Oude Testament

Nieuwe Testament

Exodus 4:19-27 Het Boek (HTB)

19. Voordat Mozes Midjan verliet, zei de Here tegen hem: ‘Wees niet bang om naar Egypte terug te gaan, want allen die u wilden doden, zijn overleden.’

20. Zo trok Mozes met zijn vrouw en zonen op ezels naar Egypte. De ‘staf van God’ hield hij stevig vast!

21. De Here zei tegen hem: ‘Als u terugkomt in Egypte, moet u naar de farao gaan en hem de wonderen laten zien die Ik u heb getoond. Ik zal hem echter koppig maken zodat hij het volk niet zal laten gaan.

22. Zeg dan tegen de farao: “De Here zegt: Israël is mijn oudste zoon

23. en Ik heb u opgedragen hem te laten gaan zodat hij Mij kan aanbidden. Als u weigert, zal Ik uw oudste zoon doden”.’
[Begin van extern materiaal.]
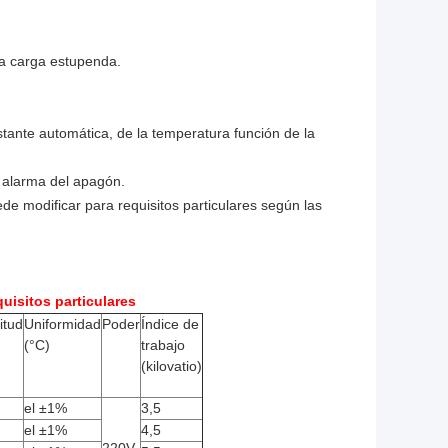
la carga estupenda.
tante automática, de la temperatura función de la
e alarma del apagón.
de modificar para requisitos particulares según las
uisitos particulares
itud
Uniformidad
Poder
Índice de
(°C)
trabajo
(kilovatio)
el ±1%
3,5
el ±1%
4,5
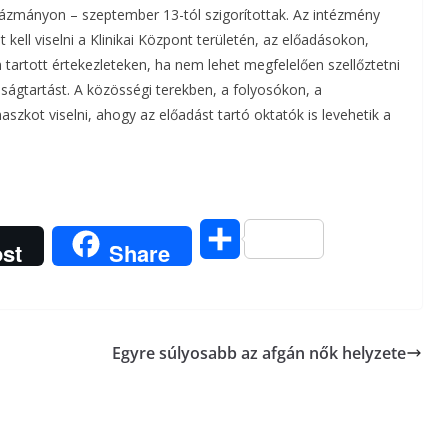
zmányon – szeptember 13-tól szigorítottak. Az intézmény
kell viselni a Klinikai Központ területén, az előadásokon,
 tartott értekezleteken, ha nem lehet megfelelően szellőztetni
lságtartást. A közösségi terekben, a folyosókon, a
zkot viselni, ahogy az előadást tartó oktatók is levehetik a
O
st
Share
s
s
Egyre súlyosabb az afgán nők helyzete
z
a
m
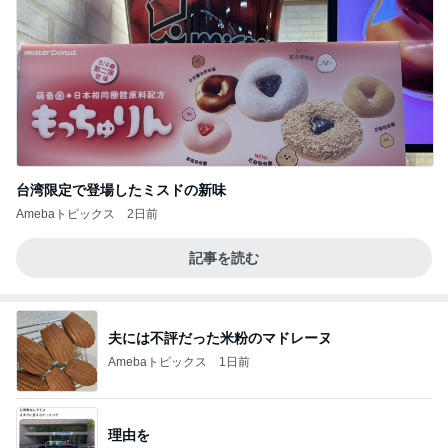
台湾限定で登場したミスドの新味
Amebaトピックス
2日前
記事を読む
夫には不評だった米粉のマドレーヌ
Amebaトピックス
1日前
理由を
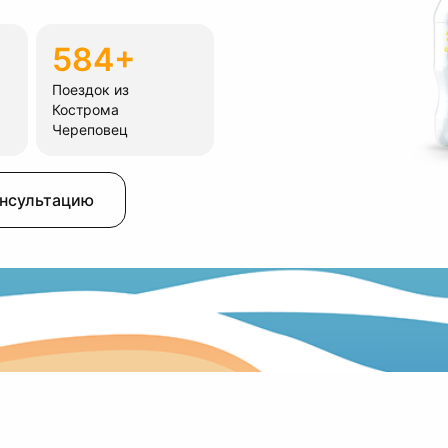
584+
Поездок из
Кострома
Череповец
онсультацию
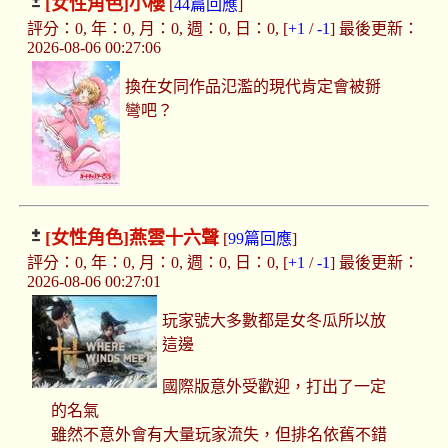
[女性角色]
小櫻
[
44篇回應
]
評分：0, 年：0, 月：0, 週：0, 日：0, [
+1
/
-1
] 最後更新：
2026-08-06 00:27:06
換在女同作品氾濫的現代肯定會被掰
彎吧？
[女性角色]
燕雲十六聲
[
99篇回應
]
評分：0, 年：0, 月：0, 週：0, 日：0, [
+1
/
-1
] 最後更新：
2026-08-06 00:27:01
玩家號大多數都是女冬瓜所以放
這邊
國際版意外受歡迎，打出了一定
的名氣
雖然不意外會有大量玩家流失，但排名依舊不錯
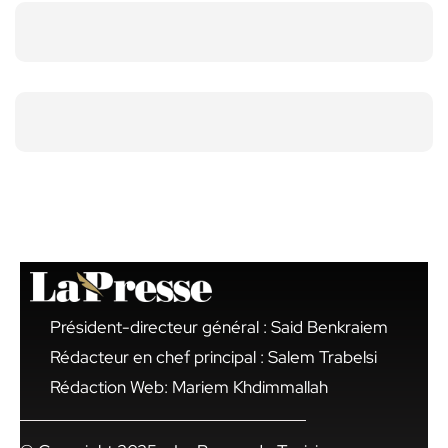
Président-directeur général : Said Benkraiem
Rédacteur en chef principal : Salem Trabelsi
Rédaction Web: Mariem Khdimmallah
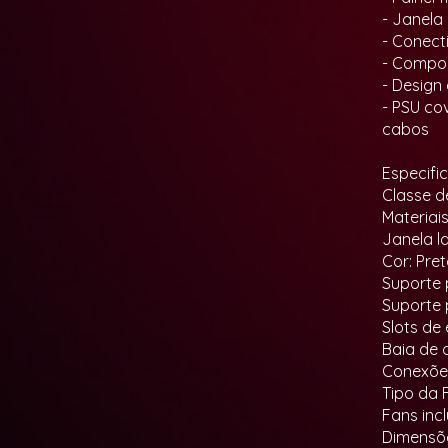
- Janela
- Conect
- Comport
- Design
- PSU co
cabos
Especifi
Classe d
Materiai
Janela la
Cor: Pre
Suporte 
Suporte 
Slots de
Baia de di
Conexões
Tipo da 
Fans inc
Dimensõe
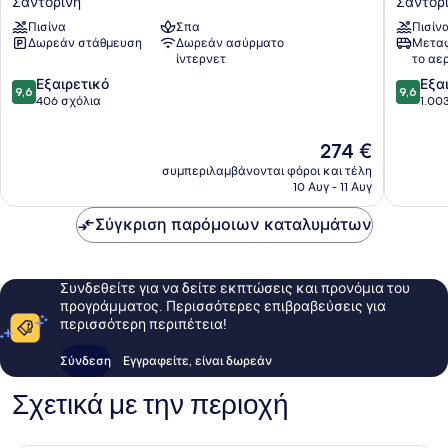
Σαντορίνη
Σαντορ
Suites
Villas
Πισίνα
Σπα
Πισίν
Σαντορίνη
Σαντορ
Δωρεάν στάθμευση
Δωρεάν ασύρματο
Μεταφ
ίντερνετ
το αε
9.6
9.6
Εξαιρετικό
Εξα
9,6
9,6
στα
στα
406 σχόλια
1.00
10,
10,
Εξαιρετικό,
Εξαιρετ
Η
274 €
406
1.003
τιμή
συμπεριλαμβάνονται φόροι και τέλη
σχόλια
σχόλια
είναι
10 Αυγ - 11 Αυγ
274 €
Σύγκριση παρόμοιων καταλυμάτων
Συνδεθείτε για να δείτε εκπτώσεις και προνόμια του
προγράμματος. Περισσότερες επιβραβεύσεις για
περισσότερη περιπέτεια!
Σύνδεση
Εγγραφείτε, είναι δωρεάν
Σχετικά με την περιοχή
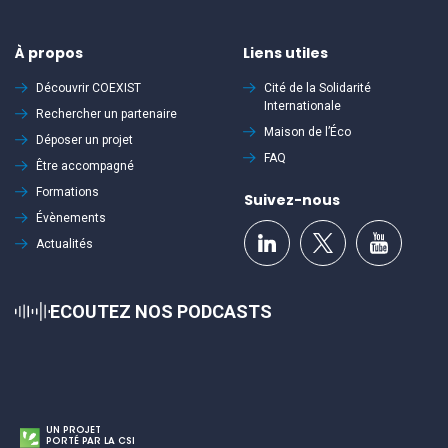
À propos
Liens utiles
Découvrir
COEXIST
Cité de la Solidarité
Internationale
Rechercher un partenaire
Maison de l’Éco
Déposer un projet
FAQ
Être accompagné
Formations
Suivez-nous
Évènements
Actualités
ECOUTEZ NOS PODCASTS
UN PROJET
PORTÉ PAR LA CSI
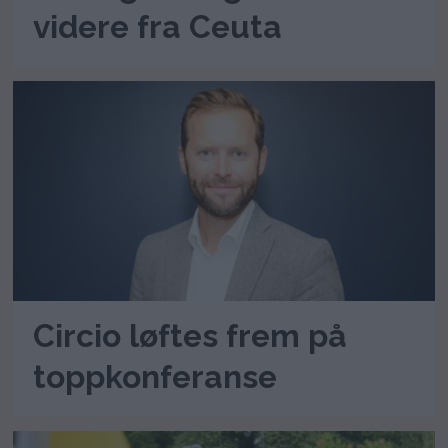
videre fra Ceuta
Circio løftes frem på
toppkonferanse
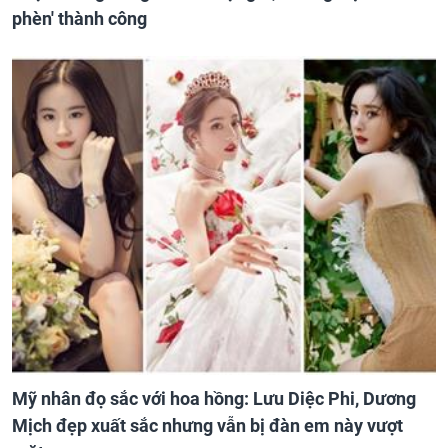
phèn' thành công
Mỹ nhân đọ sắc với hoa hồng: Lưu Diệc Phi, Dương
Mịch đẹp xuất sắc nhưng vẫn bị đàn em này vượt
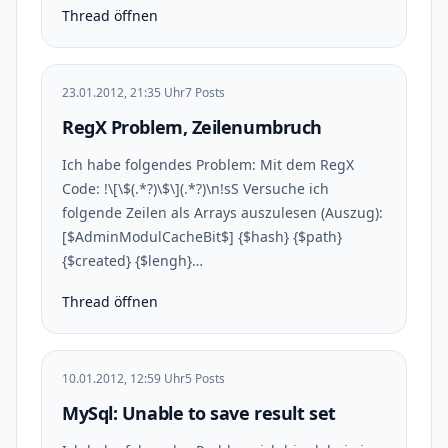
Thread öffnen
23.01.2012, 21:35 Uhr
7 Posts
RegX Problem, Zeilenumbruch
Ich habe folgendes Problem: Mit dem RegX
Code: !\[\$(.*?)\$\](.*?)\n!sS Versuche ich
folgende Zeilen als Arrays auszulesen (Auszug):
[$AdminModulCacheBit$] {$hash} {$path}
{$created} {$lengh}…
Thread öffnen
10.01.2012, 12:59 Uhr
5 Posts
MySql: Unable to save result set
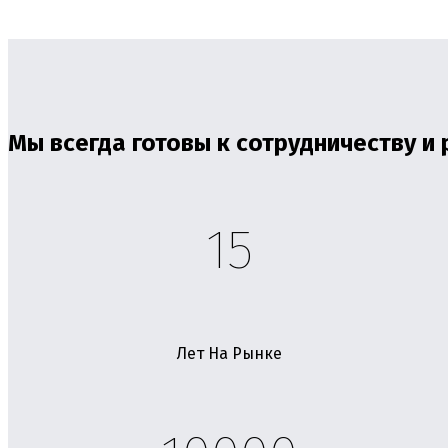
Мы всегда готовы к сотрудничеству и
15
Лет На Рынке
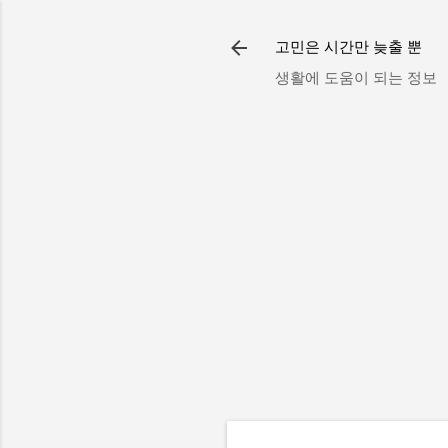
고민은 시간만 늦출 뿐
생활에 도움이 되는 정보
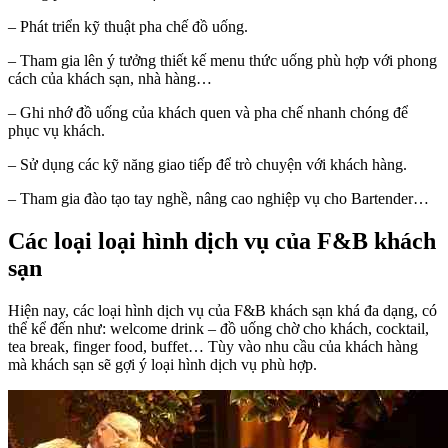
– Phát triển kỹ thuật pha chế đồ uống.
– Tham gia lên ý tưởng thiết kế menu thức uống phù hợp với phong
cách của khách sạn, nhà hàng…
– Ghi nhớ đồ uống của khách quen và pha chế nhanh chóng để
phục vụ khách.
– Sử dụng các kỹ năng giao tiếp để trò chuyện với khách hàng.
– Tham gia đào tạo tay nghề, nâng cao nghiệp vụ cho Bartender…
Các loại loại hình dịch vụ của F&B khách
sạn
Hiện nay, các loại hình dịch vụ của F&B khách sạn khá đa dạng, có
thể kể đến như: welcome drink – đồ uống chờ cho khách, cocktail,
tea break, finger food, buffet… Tùy vào nhu cầu của khách hàng
mà khách sạn sẽ gợi ý loại hình dịch vụ phù hợp.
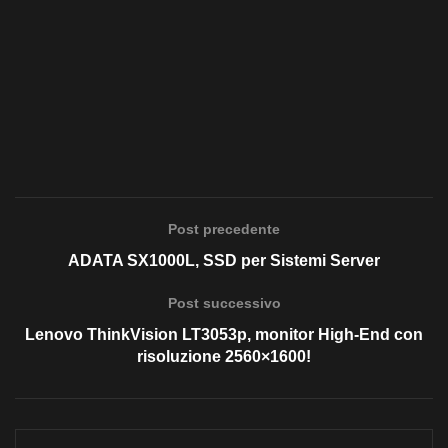
Post precedente
ADATA SX1000L, SSD per Sistemi Server
Post successivo
Lenovo ThinkVision LT3053p, monitor High-End con
risoluzione 2560×1600!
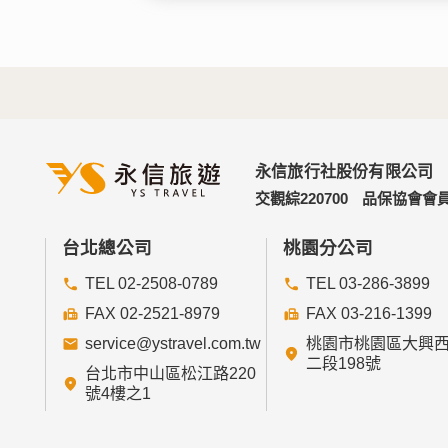
永信旅行社股份有限公司
交觀綜220700
品保協會會員
台北總公司
桃園分公司
TEL 02-2508-0789
TEL 03-286-3899
FAX 02-2521-8979
FAX 03-216-1399
service@ystravel.com.tw
桃園市桃園區大興
二段198號
台北市中山區松江路220
號4樓之1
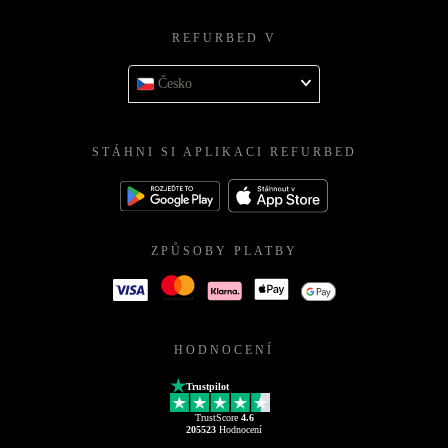
REFURBED V
Česko
STÁHNI SI APLIKACI REFURBED
ZPŮSOBY PLATBY
HODNOCENÍ
Trustpilot
TrustScore
4.6
205523
Hodnocení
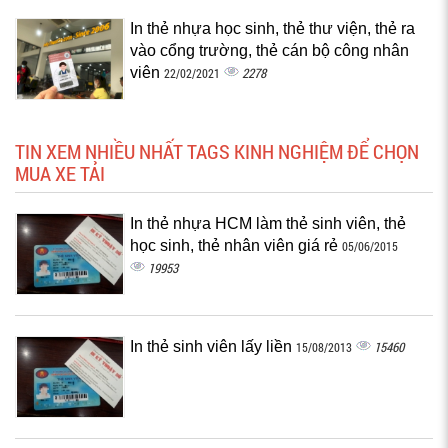
In thẻ nhựa học sinh, thẻ thư viện, thẻ ra
vào cổng trường, thẻ cán bộ công nhân
viên
2278
22/02/2021
TIN XEM NHIỀU NHẤT TAGS KINH NGHIỆM ĐỂ CHỌN
MUA XE TẢI
In thẻ nhựa HCM làm thẻ sinh viên, thẻ
học sinh, thẻ nhân viên giá rẻ
05/06/2015
19953
In thẻ sinh viên lấy liền
15460
15/08/2013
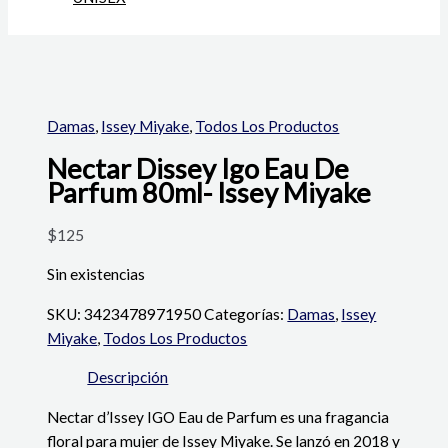
Damas
,
Issey Miyake
,
Todos Los Productos
Nectar Dissey Igo Eau De
Parfum 80ml- Issey Miyake
$
125
Sin existencias
SKU:
3423478971950
Categorías:
Damas
,
Issey
Miyake
,
Todos Los Productos
Descripción
Nectar d’Issey IGO Eau de Parfum es una fragancia
floral para mujer de Issey Miyake. Se lanzó en 2018 y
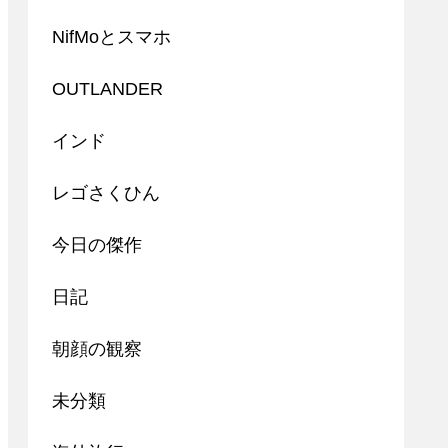
NifMoとスマホ
OUTLANDER
インド
レゴさくひん
今日の傑作
日記
朝顔の観察
未分類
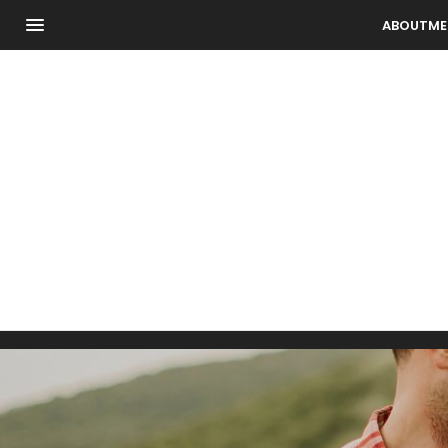
ABOUTME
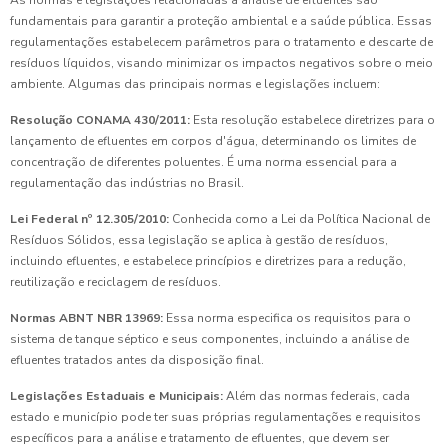
As normas e legislações relacionadas à análise de efluentes são
fundamentais para garantir a proteção ambiental e a saúde pública. Essas
regulamentações estabelecem parâmetros para o tratamento e descarte de
resíduos líquidos, visando minimizar os impactos negativos sobre o meio
ambiente. Algumas das principais normas e legislações incluem:
Resolução CONAMA 430/2011:
Esta resolução estabelece diretrizes para o
lançamento de efluentes em corpos d'água, determinando os limites de
concentração de diferentes poluentes. É uma norma essencial para a
regulamentação das indústrias no Brasil.
Lei Federal nº 12.305/2010:
Conhecida como a Lei da Política Nacional de
Resíduos Sólidos, essa legislação se aplica à gestão de resíduos,
incluindo efluentes, e estabelece princípios e diretrizes para a redução,
reutilização e reciclagem de resíduos.
Normas ABNT NBR 13969:
Essa norma especifica os requisitos para o
sistema de tanque séptico e seus componentes, incluindo a análise de
efluentes tratados antes da disposição final.
Legislações Estaduais e Municipais:
Além das normas federais, cada
estado e município pode ter suas próprias regulamentações e requisitos
específicos para a análise e tratamento de efluentes, que devem ser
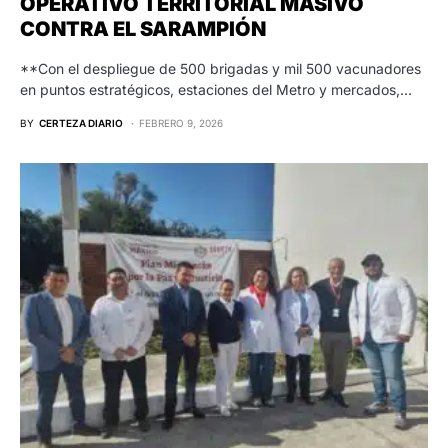
OPERATIVO TERRITORIAL MASIVO
CONTRA EL SARAMPIÓN
**Con el despliegue de 500 brigadas y mil 500 vacunadores
en puntos estratégicos, estaciones del Metro y mercados,…
BY
CERTEZA DIARIO
FEBRERO 9, 2026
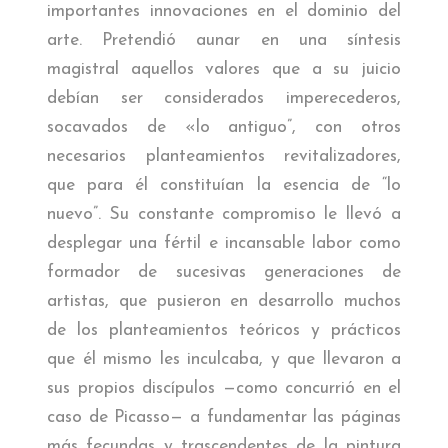
importantes innovaciones en el dominio del
arte. Pretendió aunar en una síntesis
magistral aquellos valores que a su juicio
debían ser considerados imperecederos,
socavados de «lo antiguo”, con otros
necesarios planteamientos revitalizadores,
que para él constituían la esencia de “lo
nuevo”. Su constante compromiso le llevó a
desplegar una fértil e incansable labor como
formador de sucesivas generaciones de
artistas, que pusieron en desarrollo muchos
de los planteamientos teóricos y prácticos
que él mismo les inculcaba, y que llevaron a
sus propios discípulos —como concurrió en el
caso de Picasso— a fundamentar las páginas
más fecundas y trascendentes de la pintura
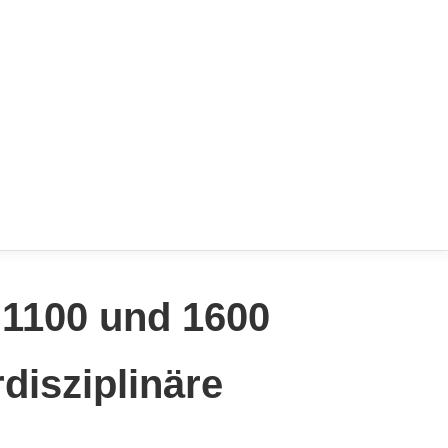
 1100 und 1600
disziplinäre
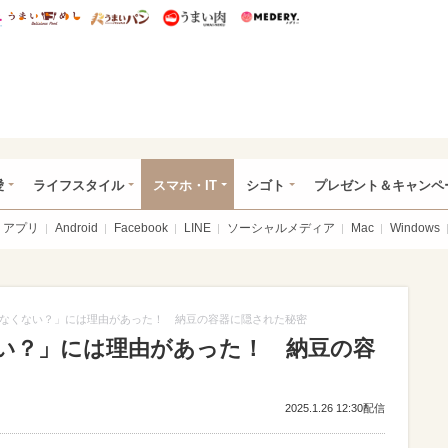
総研 ディズニー特集
mimot.
うまいめし
うまいパン
うまい肉
Medery.
ぴあ総研（うれぴあ）
愛
ライフスタイル
スマホ・IT
シゴト
プレゼント＆キャンペ
アプリ
Android
Facebook
LINE
ソーシャルメディア
Mac
Windows
なくない？」には理由があった！ 納豆の容器に隠された秘密
い？」には理由があった！ 納豆の容
2025.1.26 12:30配信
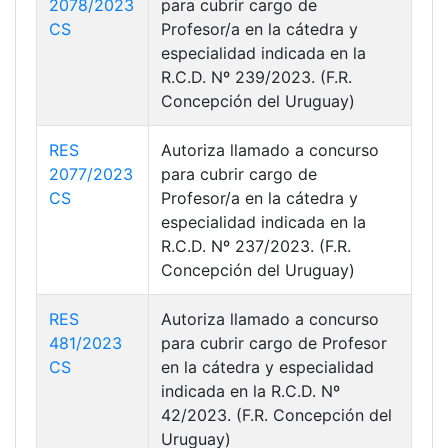
2078/2023
para cubrir cargo de
CS
Profesor/a en la cátedra y
especialidad indicada en la
R.C.D. Nº 239/2023. (F.R.
Concepción del Uruguay)
RES
Autoriza llamado a concurso
2077/2023
para cubrir cargo de
CS
Profesor/a en la cátedra y
especialidad indicada en la
R.C.D. Nº 237/2023. (F.R.
Concepción del Uruguay)
RES
Autoriza llamado a concurso
481/2023
para cubrir cargo de Profesor
CS
en la cátedra y especialidad
indicada en la R.C.D. Nº
42/2023. (F.R. Concepción del
Uruguay)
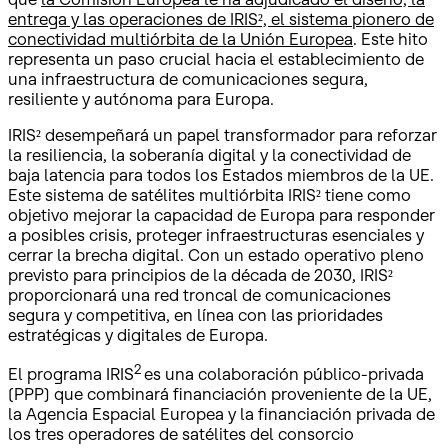
entrega y las operaciones de IRIS², el sistema pionero de
conectividad multiórbita de la Unión Europea
. Este hito
representa un paso crucial hacia el establecimiento de
una infraestructura de comunicaciones segura,
resiliente y autónoma para Europa.
IRIS² desempeñará un papel transformador para reforzar
la resiliencia, la soberanía digital y la conectividad de
baja latencia para todos los Estados miembros de la UE.
Este sistema de satélites multiórbita IRIS² tiene como
objetivo mejorar la capacidad de Europa para responder
a posibles crisis, proteger infraestructuras esenciales y
cerrar la brecha digital. Con un estado operativo pleno
previsto para principios de la década de 2030, IRIS²
proporcionará una red troncal de comunicaciones
segura y competitiva, en línea con las prioridades
estratégicas y digitales de Europa.
2
El programa IRIS
es una colaboración público-privada
(PPP) que combinará financiación proveniente de la UE,
la Agencia Espacial Europea y la financiación privada de
los tres operadores de satélites del consorcio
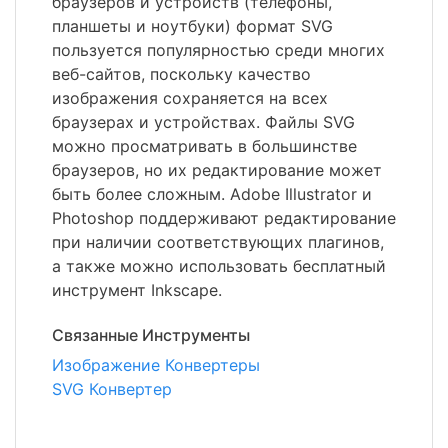
браузеров и устройств (телефоны,
планшеты и ноутбуки) формат SVG
пользуется популярностью среди многих
веб-сайтов, поскольку качество
изображения сохраняется на всех
браузерах и устройствах. Файлы SVG
можно просматривать в большинстве
браузеров, но их редактирование может
быть более сложным. Adobe Illustrator и
Photoshop поддерживают редактирование
при наличии соответствующих плагинов,
а также можно использовать бесплатный
инструмент Inkscape.
Связанные Инструменты
Изображение Конвертеры
SVG Конвертер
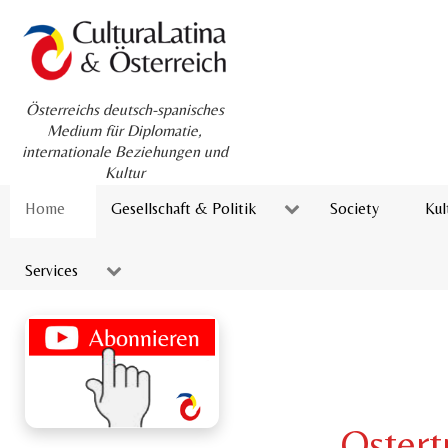
Österreichs deutsch-spanisches
Medium für Diplomatie,
internationale Beziehungen und
Kultur
Home
Gesellschaft & Politik
Society
Kul
Services
Ostert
24. Mozes reisde verder met zijn gezin en toen hij op een avond stopte om te overnachten, verscheen de Here hem en probeerde hem te doden.

25. Zijn vrouw Sippora greep een stenen mes, besneed haar zoon en hield de bloedende voorhuid tegen Mozes' voet.

26. ‘Ik heb je leven gered met het bloed van mijn zoon,’ zei zij. Toen liet de Here Mozes met rust.

27. Daarna zei de Here tegen Aäron: ‘Ga Mozes in de woestijn tegemoet.’ Aäron reisde naar de berg Horeb, de berg van God, en ontmoette Mozes daar. Het was een gelukkig weerzien.